WHAT IS EXPECTED
Copy exactly, and only, the lines from the one containing "[tab] (225, 486)" through the last line of the records below.

DATASET
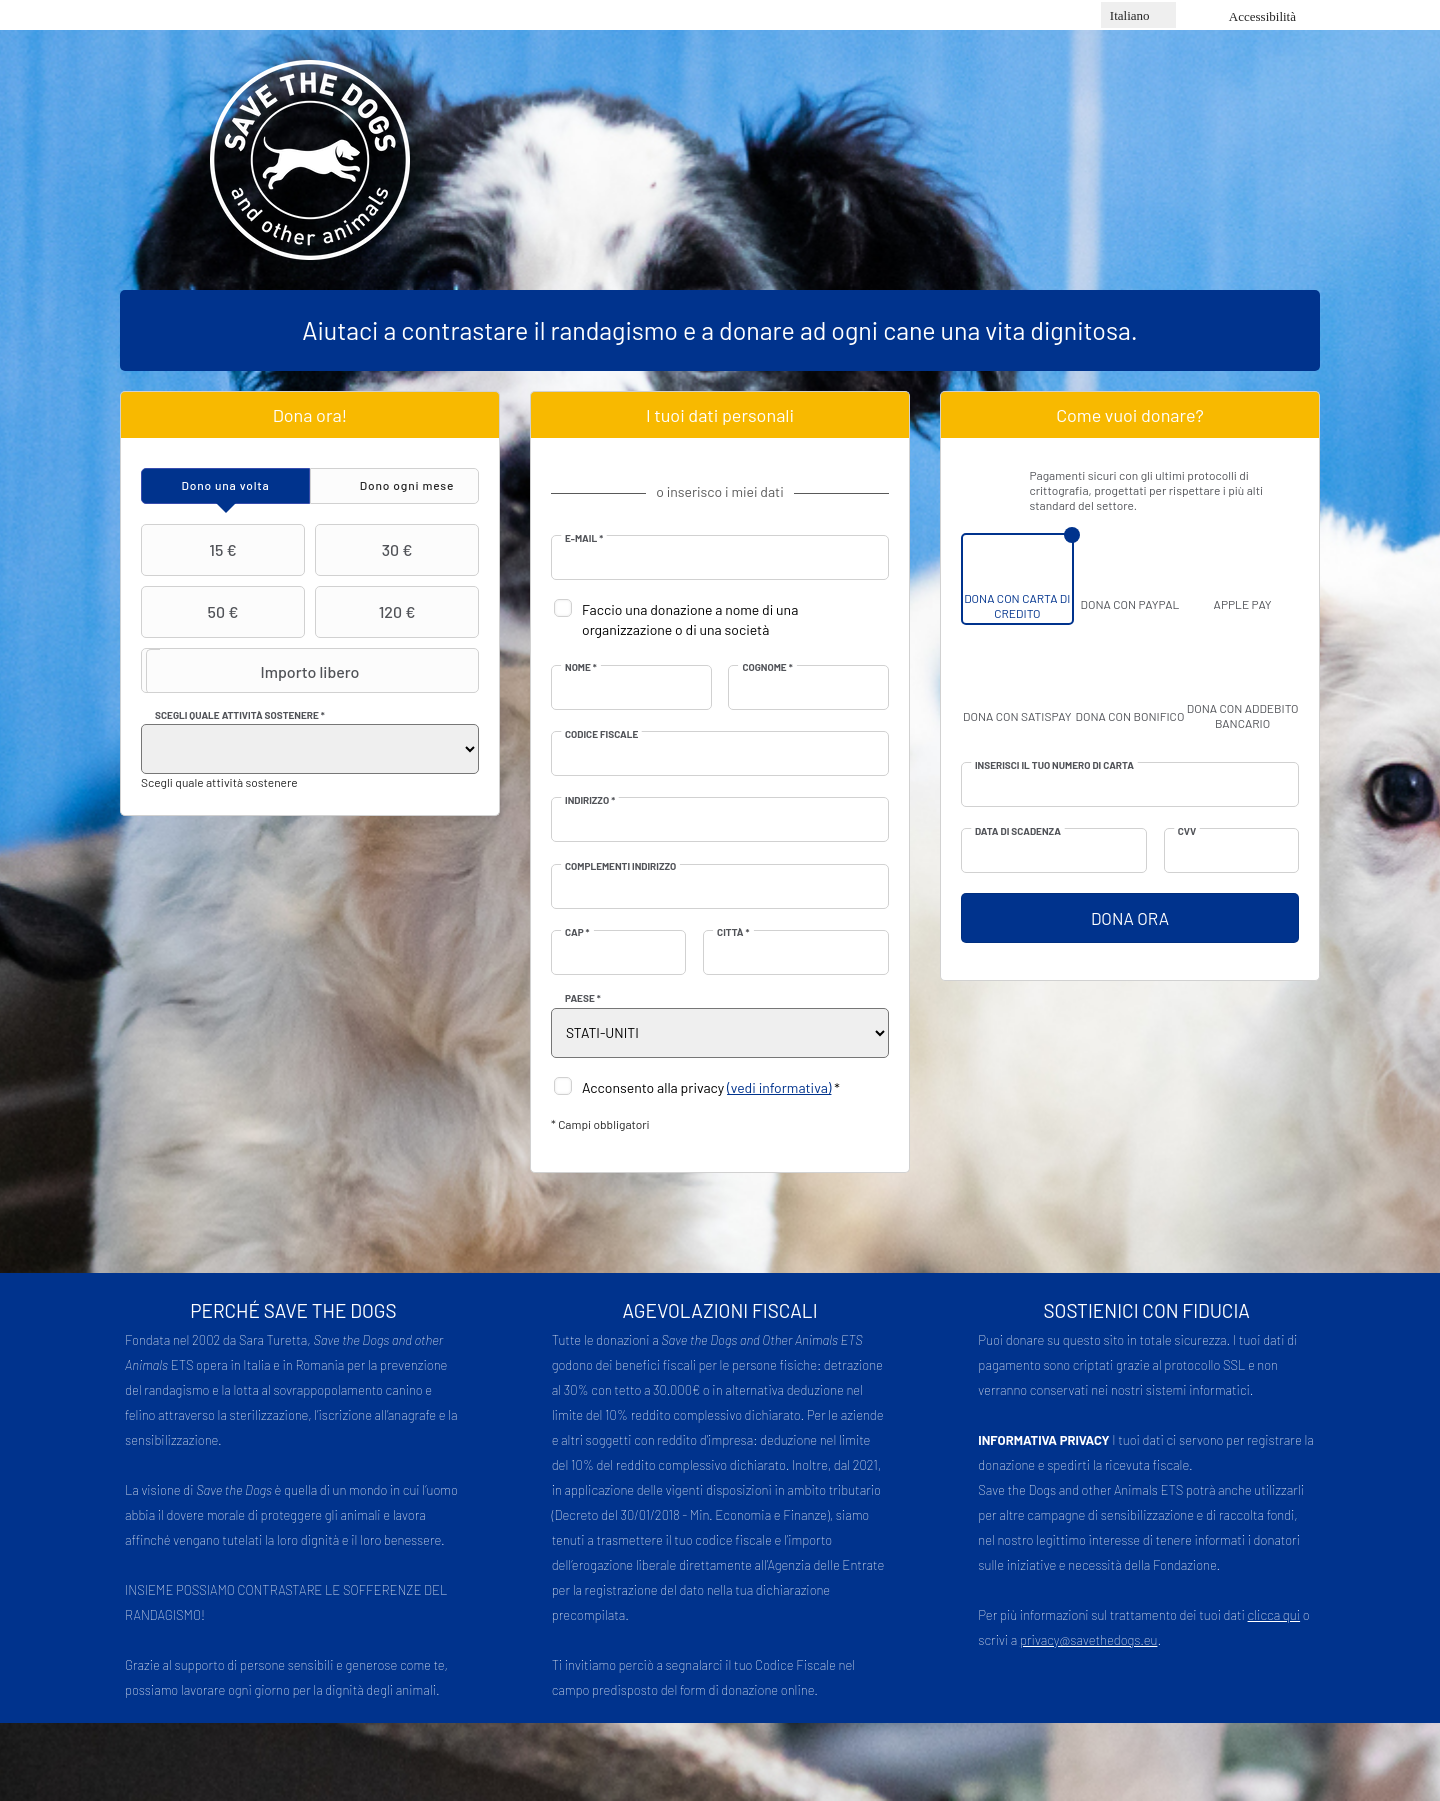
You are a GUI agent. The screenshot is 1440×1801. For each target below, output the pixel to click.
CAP (577, 932)
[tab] (225, 486)
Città (733, 932)
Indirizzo (590, 800)
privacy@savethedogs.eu (1089, 1640)
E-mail (584, 538)
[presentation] (225, 486)
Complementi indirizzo (620, 866)
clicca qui (1274, 1615)
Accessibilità (1262, 16)
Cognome (767, 667)
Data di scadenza (1018, 831)
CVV (1187, 831)
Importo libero (252, 671)
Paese (583, 998)
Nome (581, 667)
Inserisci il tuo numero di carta (1054, 765)
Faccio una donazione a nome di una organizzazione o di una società (690, 619)
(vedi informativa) (779, 1087)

WRITTEN ANSWER
[tab] (225, 486)
Città (733, 932)
Indirizzo (590, 800)
privacy@savethedogs.eu (1089, 1640)
E-mail (584, 538)
[presentation] (225, 486)
Complementi indirizzo (620, 866)
clicca qui (1274, 1615)
Accessibilità (1262, 16)
Cognome (767, 667)
Data di scadenza (1018, 831)
CVV (1187, 831)
Importo libero (252, 671)
Paese (583, 998)
Nome (581, 667)
Inserisci il tuo numero di carta (1054, 765)
Faccio una donazione a nome di una organizzazione o di una società (690, 619)
(vedi informativa) (779, 1087)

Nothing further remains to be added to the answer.